Água viva: Clarice Lispector
A começar pelo título, a água viva é um animal cuja simbologia se remete a sensibilidade e as emoções; tais aspectos conectam-se ao caráter mais intimista da narrativa, dado que, a personagem escreve de maneira a explorar o fluir dos próprios estímulos sensoriais e a impressão mental causada pelos mesmos. A água viva também é um animal gelatinoso e transparente, o que ressalta simbólicamente o seu caráter mais exposto e suscetível aos estímulos internos e externos.
A introdução ao título já expõe a estilística tipicamente Clariceana, pois a autora geralmente explora o universo íntimo dos seus personagens, apesar disso, "Água viva" carrega certas peculiaridades. Alguns críticos classificam a obra como um poema em prosa ou uma prosa poética, já que a mesma não foi produzida com a pretensão usual de contar uma história, e tampouco apresenta linearidade lógica em sua estrutura.

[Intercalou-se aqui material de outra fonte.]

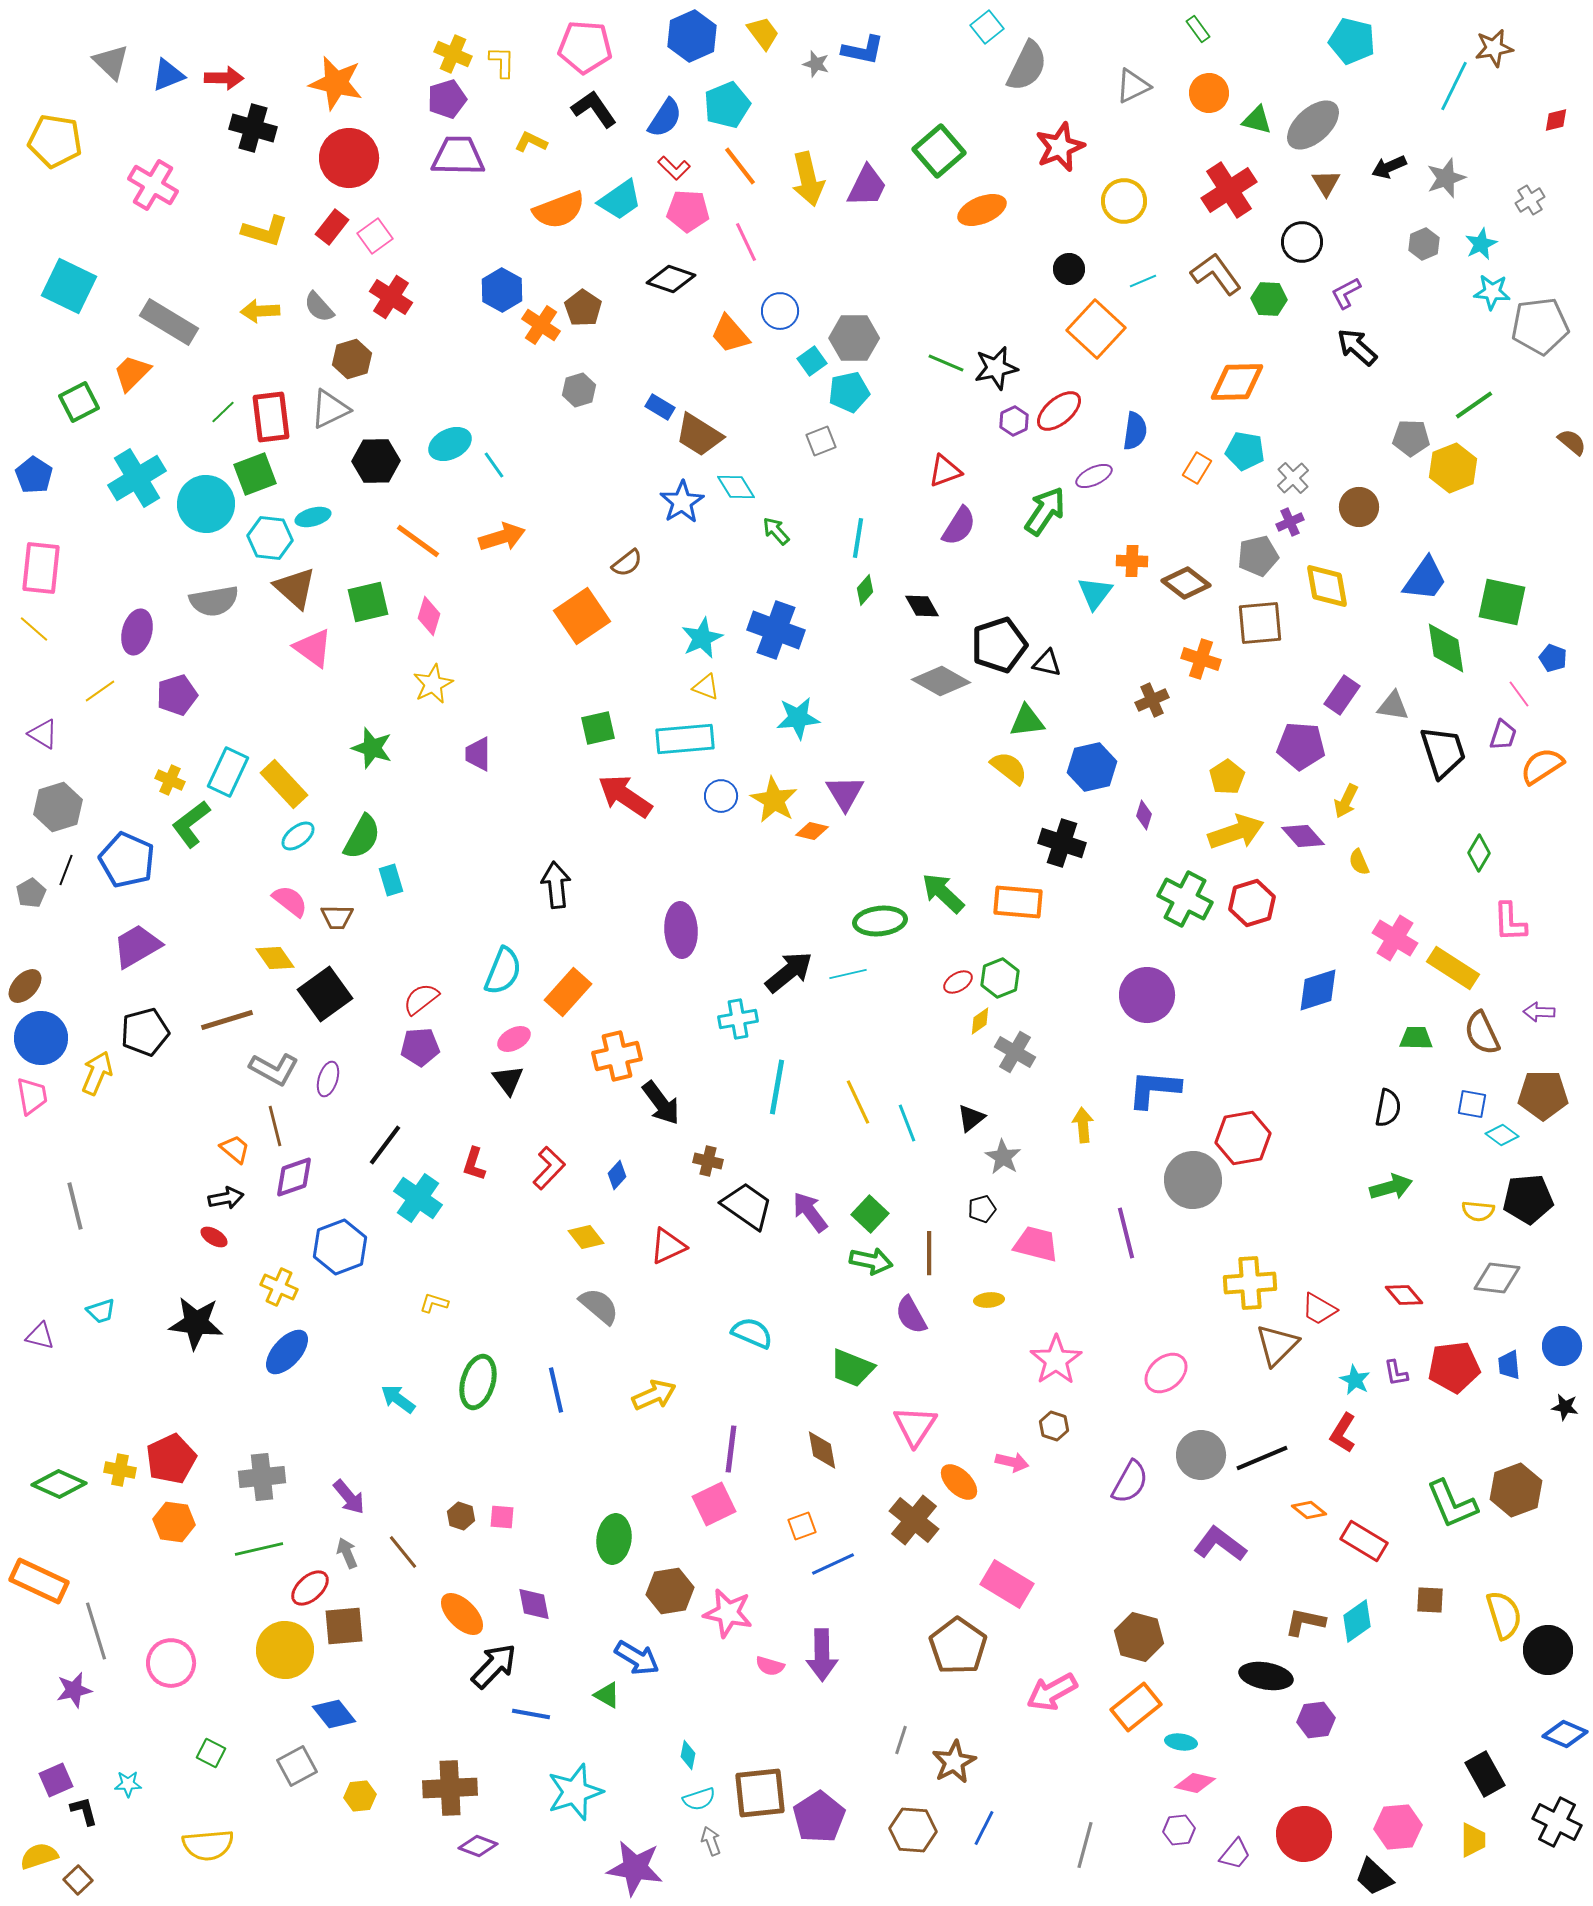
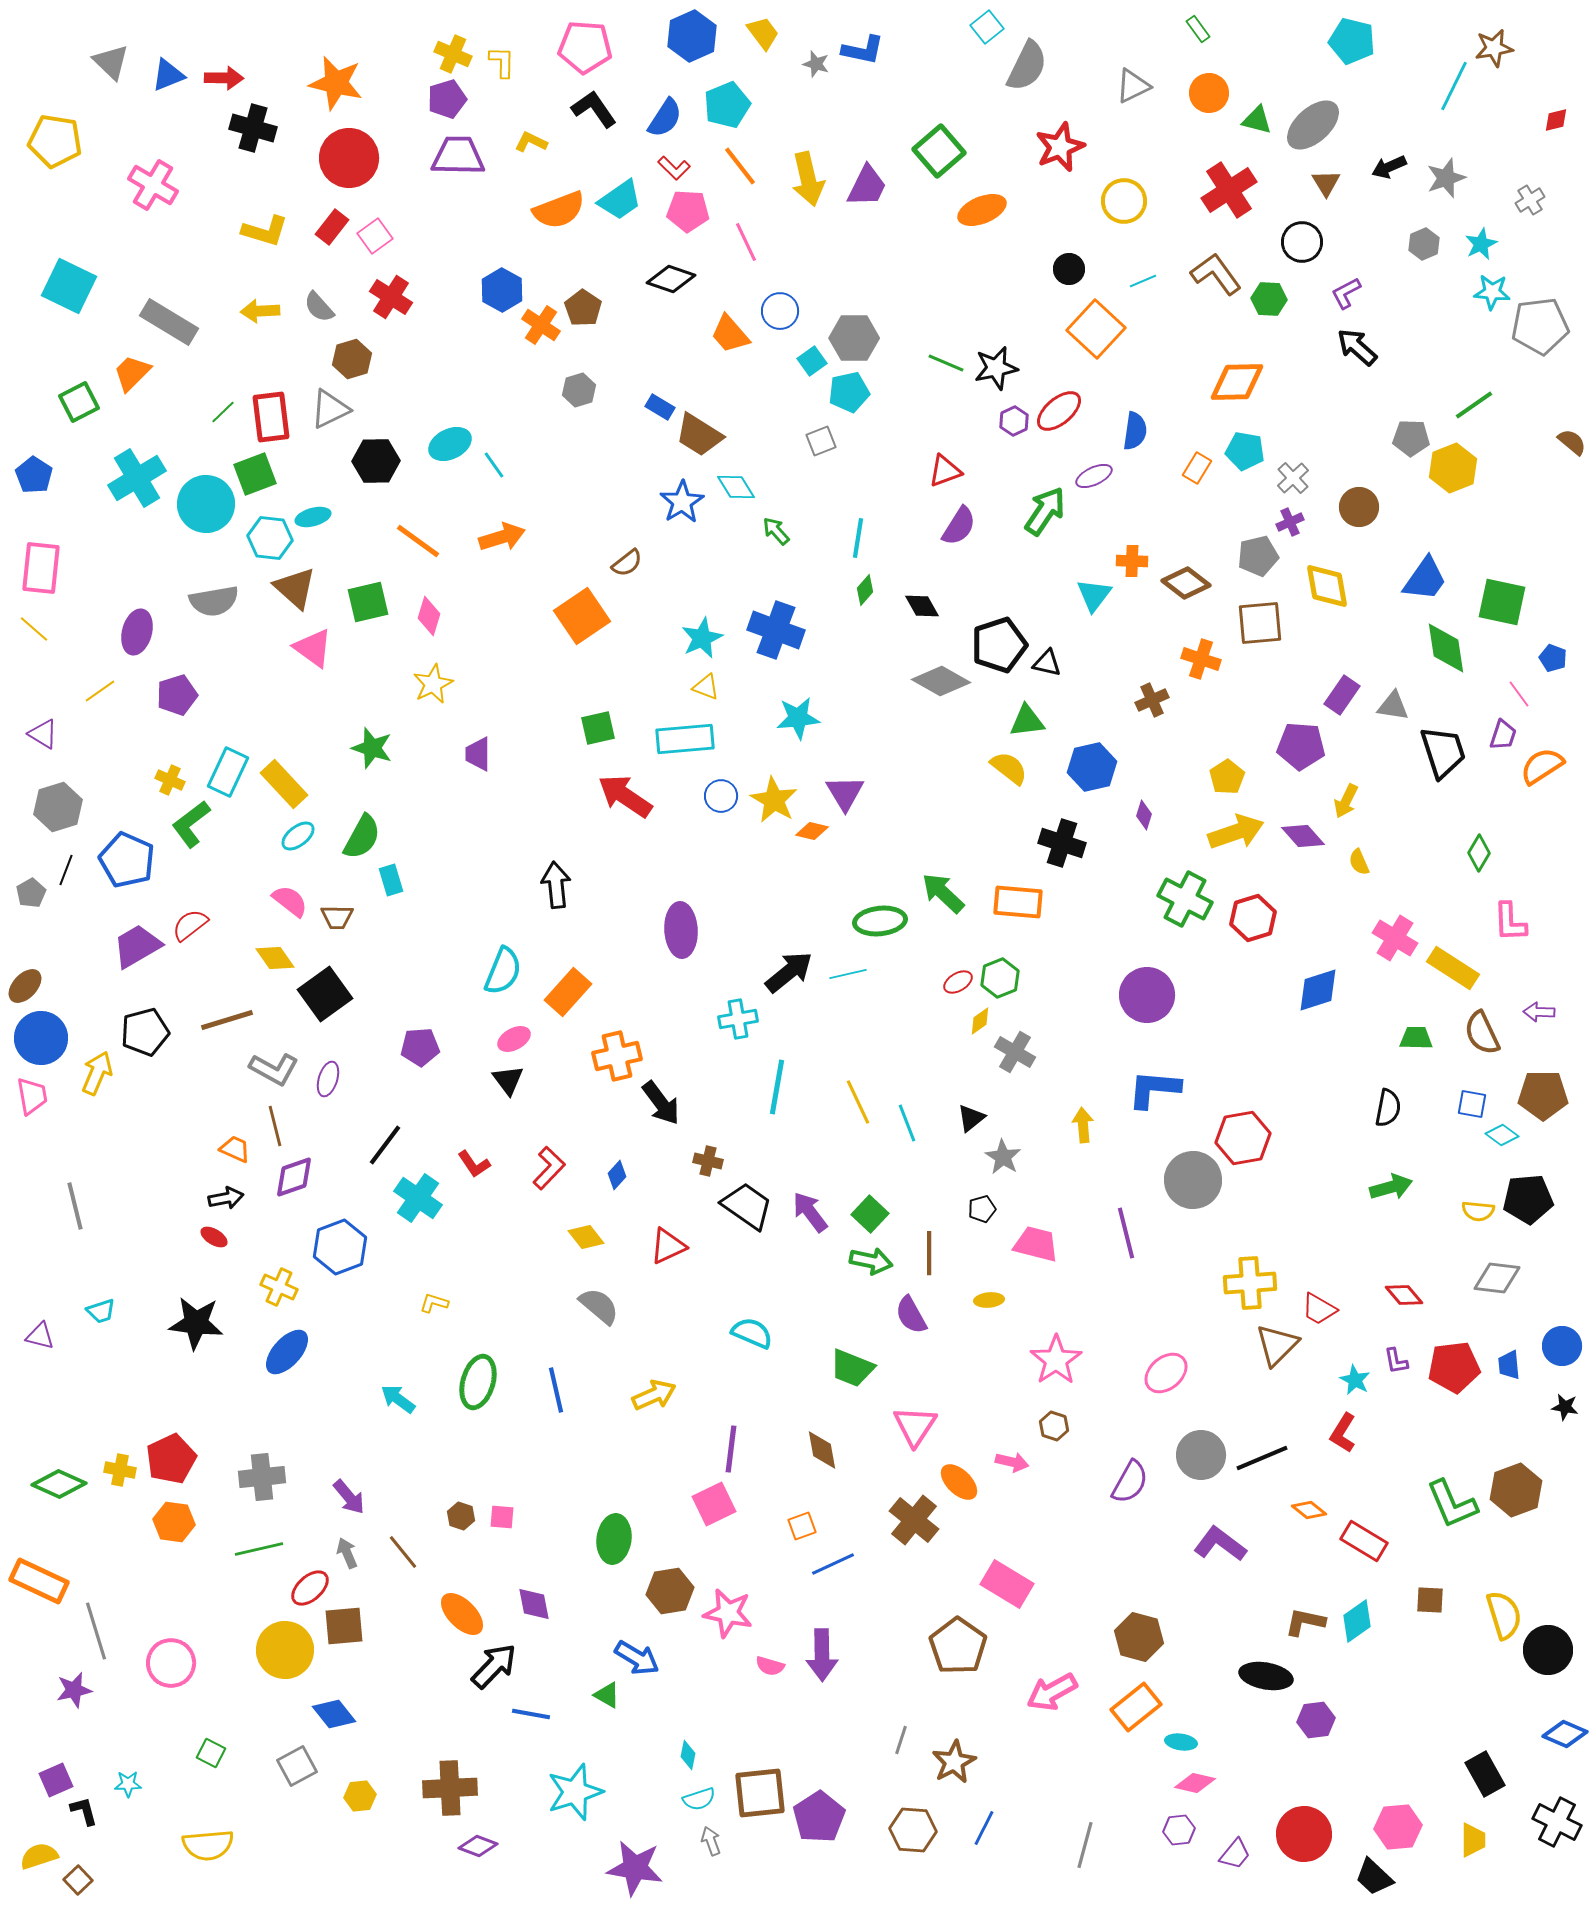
cyan triangle at (1095, 593): moved 1 px left, 2 px down
red hexagon at (1252, 903): moved 1 px right, 15 px down
red semicircle at (421, 999): moved 231 px left, 74 px up
orange trapezoid at (235, 1149): rotated 16 degrees counterclockwise
red L-shape at (474, 1164): rotated 52 degrees counterclockwise
purple L-shape at (1396, 1373): moved 12 px up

A narrativa é carregada de um lirismo denso e se constrói a partir de uma série de digressões, fazendo com que a obra seja híbrida e flua de modo que não se configure como uma mera leitura, mas como um experienciar intenso da vida. No transcorrer do enredo, vê-se a tentativa da personagem de explorar a natureza dos instantes, que seriam como átomos que constituem a totalidade da vida; nesse processo de exploração, o leitor entra na dinâmica da narrativa, porquanto é levado a uma série de sensações e reflexões "inacabadas", que geram grande impacto, e logo em seguida desaparecem e tomam um novo rumo, em vista disso, se o leitor tentar recapitular os detalhes do que estava escrito anteriormente, naturalmente não irá conseguir, essa frustração exprime o impacto que sentimos com a passagem do tempo, assim como, nos lança ao momento presente. Ao experienciar o presente de forma orgânica, sem o esforço pela lógica linear e sem o uso das memórias, a protagonista busca tanger a essência das coisas.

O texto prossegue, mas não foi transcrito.